WHAT TO DO
From the line that holds "directed by Kevin" down to the last line of the listing below, transcribe exactly and only those lines. Leave pictures out.

RECORD EXCERPTS
========================================================================
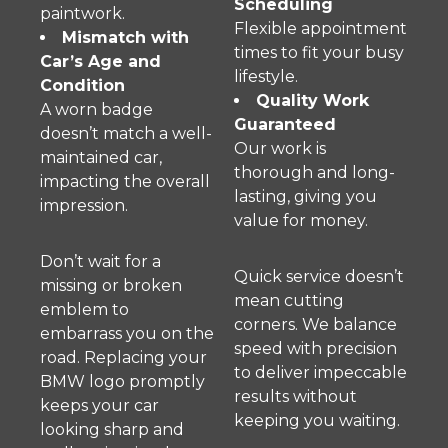
Scheduling
paintwork.
Flexible appointment
Mismatch with
times to fit your busy
Car’s Age and
lifestyle.
Condition
Quality Work
A worn badge
Guaranteed
doesn’t match a well-
Our work is
maintained car,
thorough and long-
impacting the overall
lasting, giving you
impression.
value for money.
Don’t wait for a
Quick service doesn’t
missing or broken
mean cutting
emblem to
corners. We balance
embarrass you on the
speed with precision
road. Replacing your
to deliver impeccable
BMW logo promptly
results without
keeps your car
keeping you waiting.
looking sharp and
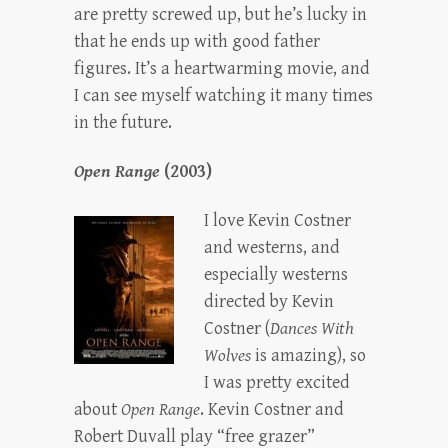
are pretty screwed up, but he’s lucky in
that he ends up with good father
figures. It’s a heartwarming movie, and
I can see myself watching it many times
in the future.
Open Range
(2003)
I love Kevin Costner
and westerns, and
especially westerns
directed by Kevin
Costner (
Dances With
Wolves
is amazing), so
I was pretty excited
about
Open Range
. Kevin Costner and
Robert Duvall play “free grazer”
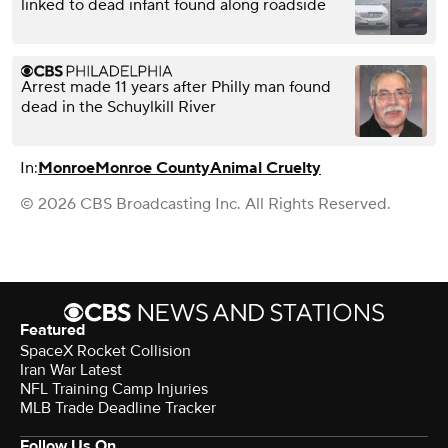
linked to dead infant found along roadside
Arrest made 11 years after Philly man found
dead in the Schuylkill River
In:
Monroe
Monroe County
Animal Cruelty
© 2026 CBS Broadcasting Inc. All Rights Reserved.
Featured
SpaceX Rocket Collision
Iran War Latest
NFL Training Camp Injuries
MLB Trade Deadline Tracker
Follow Us On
========================================================================
WRITTEN ANSWER
directed by Kevin
Costner (
Dances With
Wolves
is amazing), so
I was pretty excited
about
Open Range
. Kevin Costner and
Robert Duvall play “free grazer”
linked to dead infant found along roadside
Arrest made 11 years after Philly man found
dead in the Schuylkill River
In:
Monroe
Monroe County
Animal Cruelty
© 2026 CBS Broadcasting Inc. All Rights Reserved.
Featured
SpaceX Rocket Collision
Iran War Latest
NFL Training Camp Injuries
MLB Trade Deadline Tracker
Follow Us On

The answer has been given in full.